Step-by-Step Instructions:
1. Preheat The Oven:
Turn your oven to 200°F (93°C) to preheat. While that’s warming up, line a baking sheet with parchment paper to prepare for your meringues.
2. Whip The Egg Whites:
In a clean bowl, use an electric mixer to beat the egg whites on medium speed until they become frothy. This takes a couple of minutes!
3. Add Sugar Gradually:
If you’re using cream of tartar, add it now. Then, slowly add the granulated sugar, about a tablespoon at a time, while continuing to beat the mixture. Stay patient; this step ensures the sugar dissolves well.
4. Beat Until Stiff Peaks Form:
Once all the sugar has been added, turn the mixer to high speed. Beat until you see stiff, glossy peaks that stand up when you lift the beaters out. You want the mixture to feel thick and sticky but not runny!
5. Flavor It Up:
Gently beat in the vanilla extract, if you’re using it. This adds a nice hint of flavor!
6. Pipe Your Ghosts:
Transfer the meringue mixture into a piping bag fitted with a large round tip. Now, pipe the mixture onto your lined baking sheet into ghost shapes. Create a curvy peak to make them look ghostly!
7. Add Eyes and Mouth:
Immediately place mini chocolate chips or use black decorating gel on each ghost for eyes and a mouth. Get creative with the expressions!
8. Bake the Meringues:
Place the baking sheet in the preheated oven and bake for 1.5 to 2 hours, until the meringues are dry and easily lift off the parchment without sticking.
9. Cool Down:
Once baked, turn off the oven and leave the meringues inside, slightly opened, for another hour. This helps them dry out completely.
10. Store and Enjoy:
After they’ve cooled, carefully remove the ghost meringues and store them in an airtight container to keep them nice and crisp. Enjoy these spooky treats at your Halloween celebration!
Happy Halloween, and enjoy making these light and crispy ghost meringues!
Can I Use Egg Whites from a Carton Instead?

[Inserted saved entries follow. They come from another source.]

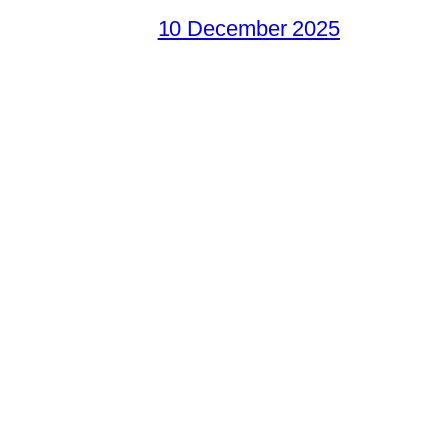
10 December 2025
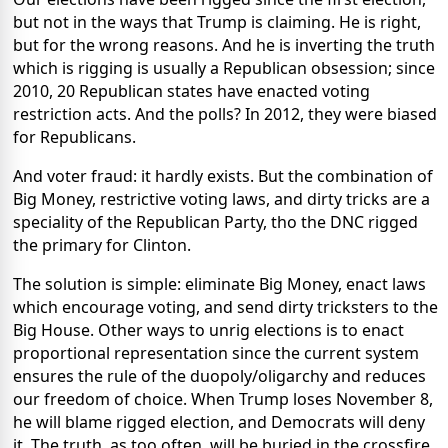
but not in the ways that Trump is claiming. He is right,
but for the wrong reasons. And he is inverting the truth
which is rigging is usually a Republican obsession; since
2010, 20 Republican states have enacted voting
restriction acts. And the polls? In 2012, they were biased
for Republicans.
And voter fraud: it hardly exists. But the combination of
Big Money, restrictive voting laws, and dirty tricks are a
speciality of the Republican Party, tho the DNC rigged
the primary for Clinton.
The solution is simple: eliminate Big Money, enact laws
which encourage voting, and send dirty tricksters to the
Big House. Other ways to unrig elections is to enact
proportional representation since the current system
ensures the rule of the duopoly/oligarchy and reduces
our freedom of choice. When Trump loses November 8,
he will blame rigged election, and Democrats will deny
it. The truth, as too often, will be buried in the crossfire.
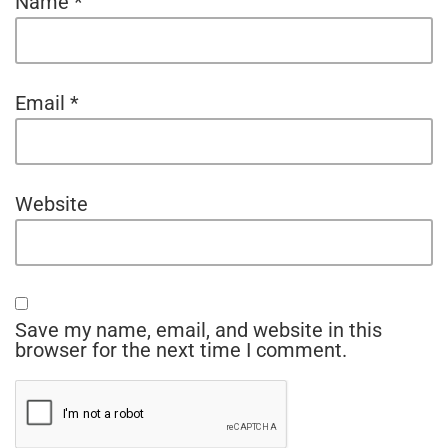
Name
*
Email
*
Website
Save my name, email, and website in this
browser for the next time I comment.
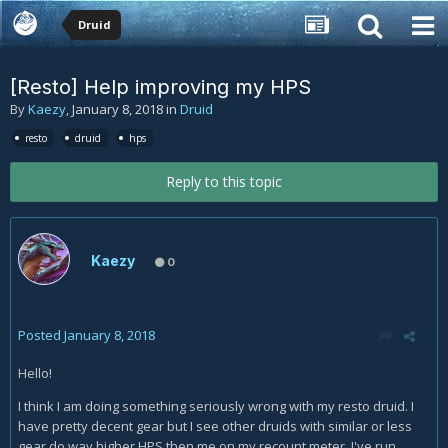
Druid
[Resto] Help improving my HPS
By
Kaezy
,
January 8, 2018
in
Druid
resto
druid
hps
Reply to this topic
Kaezy
0
Posted
January 8, 2018
Hello!
I think I am doing something seriously wrong with my resto druid. I
have pretty decent gear but I see other druids with similar or less
gear do way higher HPS then me on my recount meter. I've run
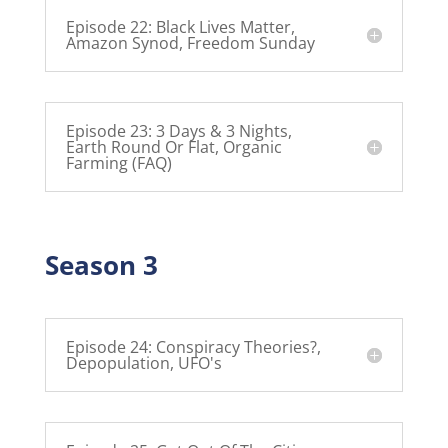
Episode 22: Black Lives Matter,
Amazon Synod, Freedom Sunday
Episode 23: 3 Days & 3 Nights,
Earth Round Or Flat, Organic
Farming (FAQ)
Season 3
Episode 24: Conspiracy Theories?,
Depopulation, UFO's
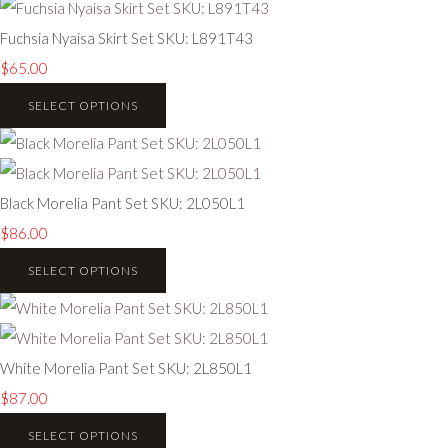
Fuchsia Nyaisa Skirt Set SKU: L891T43
$65.00
SELECT OPTIONS
Black Morelia Pant Set SKU: 2L050L1
$86.00
SELECT OPTIONS
White Morelia Pant Set SKU: 2L850L1
$87.00
SELECT OPTIONS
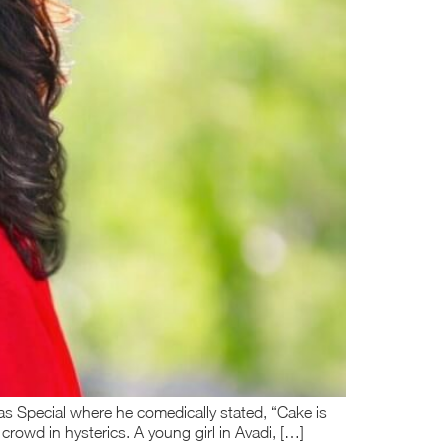
as Special where he comedically stated, “Cake is
e crowd in hysterics. A young girl in Avadi, […]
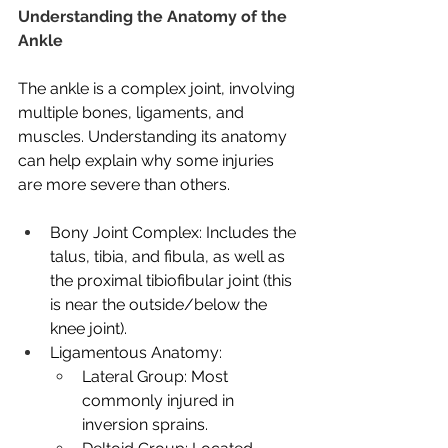
Understanding the Anatomy of the 
Ankle
The ankle is a complex joint, involving 
multiple bones, ligaments, and 
muscles. Understanding its anatomy 
can help explain why some injuries 
are more severe than others.
Bony Joint Complex: Includes the 
talus, tibia, and fibula, as well as 
the proximal tibiofibular joint (this 
is near the outside/below the 
knee joint).
Ligamentous Anatomy:
Lateral Group: Most 
commonly injured in 
inversion sprains.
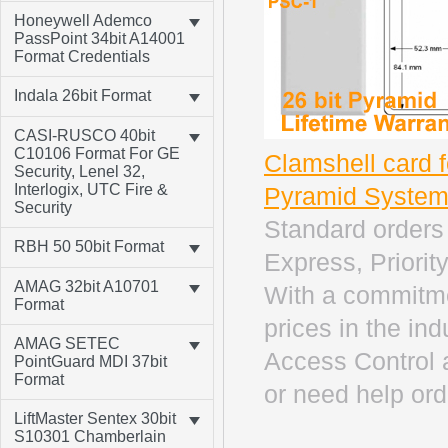
Honeywell Ademco
PassPoint 34bit A14001
Format Credentials
Indala 26bit Format
CASI-RUSCO 40bit
C10106 Format For GE
Clamshell card 
Security, Lenel 32,
Interlogix, UTC Fire &
Pyramid Syste
Security
Standard orders 
RBH 50 50bit Format
Express, Priority
AMAG 32bit A10701
With a commitme
Format
prices in the in
AMAG SETEC
Access Control 
PointGuard MDI 37bit
Format
or need help ord
LiftMaster Sentex 30bit
S10301 Chamberlain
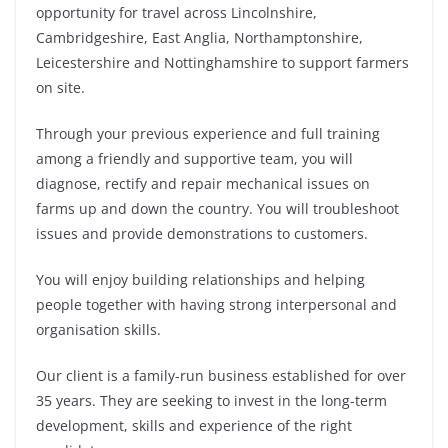
opportunity for travel across Lincolnshire,
Cambridgeshire, East Anglia, Northamptonshire,
Leicestershire and Nottinghamshire to support farmers
on site.
Through your previous experience and full training
among a friendly and supportive team, you will
diagnose, rectify and repair mechanical issues on
farms up and down the country. You will troubleshoot
issues and provide demonstrations to customers.
You will enjoy building relationships and helping
people together with having strong interpersonal and
organisation skills.
Our client is a family-run business established for over
35 years. They are seeking to invest in the long-term
development, skills and experience of the right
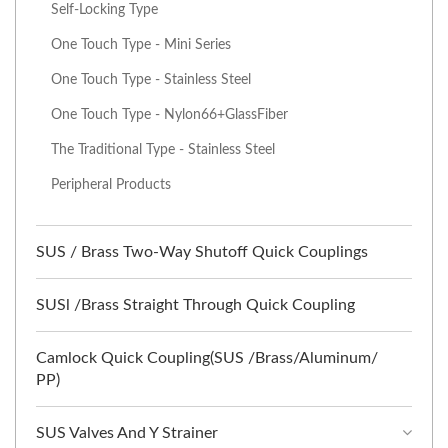
Self-Locking Type
One Touch Type - Mini Series
One Touch Type - Stainless Steel
One Touch Type - Nylon66+GlassFiber
The Traditional Type - Stainless Steel
Peripheral Products
SUS / Brass Two-Way Shutoff Quick Couplings
SUSl /Brass Straight Through Quick Coupling
Camlock Quick Coupling(SUS /Brass/Aluminum/
PP)
SUS Valves And Y Strainer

Yes, egg whites from a carton can work just fine! Make sure to check the carton for the equivalent amount needed. Usually, 1/4 cup of liquid egg whites is equal to about one large egg white.
How Do I Know When the Meringues Are Done Baking?
Meringues are done when they are dry to the touch and easily lift away from the parchment paper without sticking. They should have a crisp exterior and a light feeling when you pick them up.
Can I Make These Ahead of Time?
Absolutely! You can make these ghost meringues a day or two in advance. Just store them in an airtight container at room temperature to keep them crispy.
What Should I Do if My Meringue Is Runny?
If your meringue is runny, it could be due to insufficient whipping or too much moisture in the egg whites. Make sure to whip the egg whites until stiff peaks form, and ensure your mixing bowl and beaters are completely clean and dry.